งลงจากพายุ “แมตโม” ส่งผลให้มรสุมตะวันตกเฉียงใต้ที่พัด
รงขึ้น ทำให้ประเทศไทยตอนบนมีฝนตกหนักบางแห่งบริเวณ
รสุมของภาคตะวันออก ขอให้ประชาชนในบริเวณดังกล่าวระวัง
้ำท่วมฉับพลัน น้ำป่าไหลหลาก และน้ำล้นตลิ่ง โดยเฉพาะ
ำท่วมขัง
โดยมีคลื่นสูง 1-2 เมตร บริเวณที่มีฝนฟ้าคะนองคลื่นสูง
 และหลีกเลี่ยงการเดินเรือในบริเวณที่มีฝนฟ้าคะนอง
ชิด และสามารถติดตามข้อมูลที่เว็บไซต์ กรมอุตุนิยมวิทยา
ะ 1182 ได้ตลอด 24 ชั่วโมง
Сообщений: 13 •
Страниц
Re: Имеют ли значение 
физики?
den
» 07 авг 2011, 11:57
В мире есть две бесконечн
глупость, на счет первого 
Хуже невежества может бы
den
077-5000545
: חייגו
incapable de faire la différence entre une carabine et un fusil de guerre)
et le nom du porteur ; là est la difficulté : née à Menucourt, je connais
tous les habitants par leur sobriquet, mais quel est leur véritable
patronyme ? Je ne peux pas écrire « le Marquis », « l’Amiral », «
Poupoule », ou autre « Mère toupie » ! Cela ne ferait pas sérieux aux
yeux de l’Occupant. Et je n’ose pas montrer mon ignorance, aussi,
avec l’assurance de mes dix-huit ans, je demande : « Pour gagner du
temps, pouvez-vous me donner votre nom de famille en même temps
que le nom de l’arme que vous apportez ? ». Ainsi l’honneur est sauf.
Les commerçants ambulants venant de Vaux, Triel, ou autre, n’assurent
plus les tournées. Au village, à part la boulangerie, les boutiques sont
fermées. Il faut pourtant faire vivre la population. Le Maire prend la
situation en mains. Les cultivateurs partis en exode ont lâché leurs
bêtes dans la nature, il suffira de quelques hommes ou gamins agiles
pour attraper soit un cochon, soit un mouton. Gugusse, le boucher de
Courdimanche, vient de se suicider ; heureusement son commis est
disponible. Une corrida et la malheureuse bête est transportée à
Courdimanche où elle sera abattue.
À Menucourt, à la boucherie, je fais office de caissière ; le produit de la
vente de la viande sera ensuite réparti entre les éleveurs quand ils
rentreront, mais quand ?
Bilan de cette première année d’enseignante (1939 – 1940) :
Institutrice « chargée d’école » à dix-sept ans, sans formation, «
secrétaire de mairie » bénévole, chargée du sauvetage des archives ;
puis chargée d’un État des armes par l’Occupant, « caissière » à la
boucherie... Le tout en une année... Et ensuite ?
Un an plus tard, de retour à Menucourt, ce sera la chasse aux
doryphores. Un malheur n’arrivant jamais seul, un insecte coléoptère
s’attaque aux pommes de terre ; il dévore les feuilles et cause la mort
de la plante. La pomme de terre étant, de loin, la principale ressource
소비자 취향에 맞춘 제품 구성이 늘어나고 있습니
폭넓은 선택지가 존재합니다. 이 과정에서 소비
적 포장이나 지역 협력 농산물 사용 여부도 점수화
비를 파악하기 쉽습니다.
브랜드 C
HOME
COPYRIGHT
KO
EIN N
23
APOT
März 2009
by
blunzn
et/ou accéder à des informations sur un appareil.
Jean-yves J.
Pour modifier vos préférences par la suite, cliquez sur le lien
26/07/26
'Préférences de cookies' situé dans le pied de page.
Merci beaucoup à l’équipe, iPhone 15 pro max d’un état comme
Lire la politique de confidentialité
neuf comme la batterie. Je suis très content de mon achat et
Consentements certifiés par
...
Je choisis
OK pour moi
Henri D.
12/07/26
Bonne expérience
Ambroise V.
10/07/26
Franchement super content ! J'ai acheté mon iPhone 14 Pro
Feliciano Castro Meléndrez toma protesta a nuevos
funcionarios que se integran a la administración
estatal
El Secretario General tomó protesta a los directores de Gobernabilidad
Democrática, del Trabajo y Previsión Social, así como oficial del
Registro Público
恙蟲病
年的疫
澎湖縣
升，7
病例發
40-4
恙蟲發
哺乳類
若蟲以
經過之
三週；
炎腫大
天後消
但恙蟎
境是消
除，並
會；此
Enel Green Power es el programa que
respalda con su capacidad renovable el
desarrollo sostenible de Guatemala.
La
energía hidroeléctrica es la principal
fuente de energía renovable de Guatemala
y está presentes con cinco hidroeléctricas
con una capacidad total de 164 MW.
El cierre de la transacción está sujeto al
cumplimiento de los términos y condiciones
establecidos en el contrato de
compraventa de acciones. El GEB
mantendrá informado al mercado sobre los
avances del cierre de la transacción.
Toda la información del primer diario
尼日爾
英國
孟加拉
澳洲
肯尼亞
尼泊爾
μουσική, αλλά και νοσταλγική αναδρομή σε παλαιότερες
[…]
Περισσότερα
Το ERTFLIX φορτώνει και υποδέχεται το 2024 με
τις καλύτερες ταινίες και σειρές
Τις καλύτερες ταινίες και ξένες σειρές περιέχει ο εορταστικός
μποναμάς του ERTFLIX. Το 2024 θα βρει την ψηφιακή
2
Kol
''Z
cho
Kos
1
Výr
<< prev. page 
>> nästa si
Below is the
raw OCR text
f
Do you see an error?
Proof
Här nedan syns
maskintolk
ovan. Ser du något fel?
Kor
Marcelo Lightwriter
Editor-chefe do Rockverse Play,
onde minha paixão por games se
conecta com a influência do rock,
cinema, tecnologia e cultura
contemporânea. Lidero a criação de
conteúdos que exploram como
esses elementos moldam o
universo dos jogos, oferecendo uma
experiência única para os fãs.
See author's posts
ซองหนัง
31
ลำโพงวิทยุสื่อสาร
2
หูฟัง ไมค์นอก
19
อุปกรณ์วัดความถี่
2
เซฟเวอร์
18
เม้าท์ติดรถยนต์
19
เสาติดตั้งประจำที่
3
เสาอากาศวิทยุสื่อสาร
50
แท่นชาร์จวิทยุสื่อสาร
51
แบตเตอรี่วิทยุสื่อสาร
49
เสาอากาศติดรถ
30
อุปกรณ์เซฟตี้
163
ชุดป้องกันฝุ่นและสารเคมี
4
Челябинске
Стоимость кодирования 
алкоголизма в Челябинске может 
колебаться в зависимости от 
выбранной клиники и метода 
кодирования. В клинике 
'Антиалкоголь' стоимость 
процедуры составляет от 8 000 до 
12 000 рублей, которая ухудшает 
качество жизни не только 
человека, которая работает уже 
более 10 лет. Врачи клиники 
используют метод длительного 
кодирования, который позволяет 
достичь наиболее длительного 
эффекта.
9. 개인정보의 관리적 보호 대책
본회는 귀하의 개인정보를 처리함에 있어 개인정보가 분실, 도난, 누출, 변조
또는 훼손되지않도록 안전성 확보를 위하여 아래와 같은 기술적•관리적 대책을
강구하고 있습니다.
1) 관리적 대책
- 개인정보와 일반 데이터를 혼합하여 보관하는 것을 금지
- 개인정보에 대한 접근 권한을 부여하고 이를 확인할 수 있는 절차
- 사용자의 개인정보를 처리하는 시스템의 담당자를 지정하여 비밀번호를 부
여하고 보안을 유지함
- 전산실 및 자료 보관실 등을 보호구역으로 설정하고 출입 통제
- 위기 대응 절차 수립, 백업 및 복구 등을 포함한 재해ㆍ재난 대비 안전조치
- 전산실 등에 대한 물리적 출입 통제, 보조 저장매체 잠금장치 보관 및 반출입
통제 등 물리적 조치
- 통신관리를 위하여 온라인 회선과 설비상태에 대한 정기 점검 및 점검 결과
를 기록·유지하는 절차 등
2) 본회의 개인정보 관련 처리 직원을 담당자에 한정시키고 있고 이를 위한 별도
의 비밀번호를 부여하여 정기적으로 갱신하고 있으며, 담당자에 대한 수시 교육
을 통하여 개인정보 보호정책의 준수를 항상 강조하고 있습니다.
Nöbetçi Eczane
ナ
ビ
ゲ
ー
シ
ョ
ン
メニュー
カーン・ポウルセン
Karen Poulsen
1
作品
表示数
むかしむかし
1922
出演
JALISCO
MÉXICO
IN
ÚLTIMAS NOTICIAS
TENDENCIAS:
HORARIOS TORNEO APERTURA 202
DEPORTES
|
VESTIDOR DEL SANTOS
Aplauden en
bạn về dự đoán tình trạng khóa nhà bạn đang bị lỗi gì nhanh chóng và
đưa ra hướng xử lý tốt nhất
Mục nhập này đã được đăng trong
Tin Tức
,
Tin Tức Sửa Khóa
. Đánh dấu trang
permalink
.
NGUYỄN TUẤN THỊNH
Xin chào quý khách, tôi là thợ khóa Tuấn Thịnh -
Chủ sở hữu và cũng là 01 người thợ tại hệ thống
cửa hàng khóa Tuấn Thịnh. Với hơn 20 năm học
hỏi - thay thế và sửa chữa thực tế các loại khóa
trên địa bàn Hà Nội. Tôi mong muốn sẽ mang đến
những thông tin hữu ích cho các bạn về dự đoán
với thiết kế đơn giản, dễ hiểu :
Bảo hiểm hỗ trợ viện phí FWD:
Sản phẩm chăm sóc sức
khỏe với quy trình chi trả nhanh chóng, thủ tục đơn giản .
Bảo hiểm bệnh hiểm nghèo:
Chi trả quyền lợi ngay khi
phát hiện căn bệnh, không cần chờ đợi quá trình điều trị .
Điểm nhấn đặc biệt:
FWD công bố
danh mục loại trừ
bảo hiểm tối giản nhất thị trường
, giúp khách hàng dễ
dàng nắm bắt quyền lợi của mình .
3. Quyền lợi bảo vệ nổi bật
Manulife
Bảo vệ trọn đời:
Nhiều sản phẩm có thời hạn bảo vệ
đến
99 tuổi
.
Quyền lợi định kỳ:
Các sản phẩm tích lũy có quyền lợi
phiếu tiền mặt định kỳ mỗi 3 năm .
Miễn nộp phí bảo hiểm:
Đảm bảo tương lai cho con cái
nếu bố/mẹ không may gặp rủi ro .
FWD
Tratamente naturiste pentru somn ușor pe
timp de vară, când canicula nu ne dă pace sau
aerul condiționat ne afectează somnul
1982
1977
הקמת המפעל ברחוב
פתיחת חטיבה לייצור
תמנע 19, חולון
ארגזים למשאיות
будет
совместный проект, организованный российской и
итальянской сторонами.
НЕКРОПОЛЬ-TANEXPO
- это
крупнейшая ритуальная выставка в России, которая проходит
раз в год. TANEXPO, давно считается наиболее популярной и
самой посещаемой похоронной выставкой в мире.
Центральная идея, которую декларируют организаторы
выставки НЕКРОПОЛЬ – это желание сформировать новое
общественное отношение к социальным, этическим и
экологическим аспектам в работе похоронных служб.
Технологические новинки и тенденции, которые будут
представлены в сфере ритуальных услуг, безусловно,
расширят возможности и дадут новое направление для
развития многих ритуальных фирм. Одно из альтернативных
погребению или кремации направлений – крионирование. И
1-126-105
----------------------------------------
■ Problem description
Using the data above, print exactly the lines from the line that contains "danh mục loại trừ" through the line that contains "крупнейшая ритуальная выставка", with both included.

■ Output for this task
danh mục loại trừ
bảo hiểm tối giản nhất thị trường
, giúp khách hàng dễ
dàng nắm bắt quyền lợi của mình .
3. Quyền lợi bảo vệ nổi bật
Manulife
Bảo vệ trọn đời:
Nhiều sản phẩm có thời hạn bảo vệ
đến
99 tuổi
.
Quyền lợi định kỳ:
Các sản phẩm tích lũy có quyền lợi
phiếu tiền mặt định kỳ mỗi 3 năm .
Miễn nộp phí bảo hiểm:
Đảm bảo tương lai cho con cái
nếu bố/mẹ không may gặp rủi ro .
FWD
Tratamente naturiste pentru somn ușor pe
timp de vară, când canicula nu ne dă pace sau
aerul condiționat ne afectează somnul
1982
1977
הקמת המפעל ברחוב
פתיחת חטיבה לייצור
תמנע 19, חולון
ארגזים למשאיות
будет
совместный проект, организованный российской и
итальянской сторонами.
НЕКРОПОЛЬ-TANEXPO
- это
крупнейшая ритуальная выставка в России, которая проходит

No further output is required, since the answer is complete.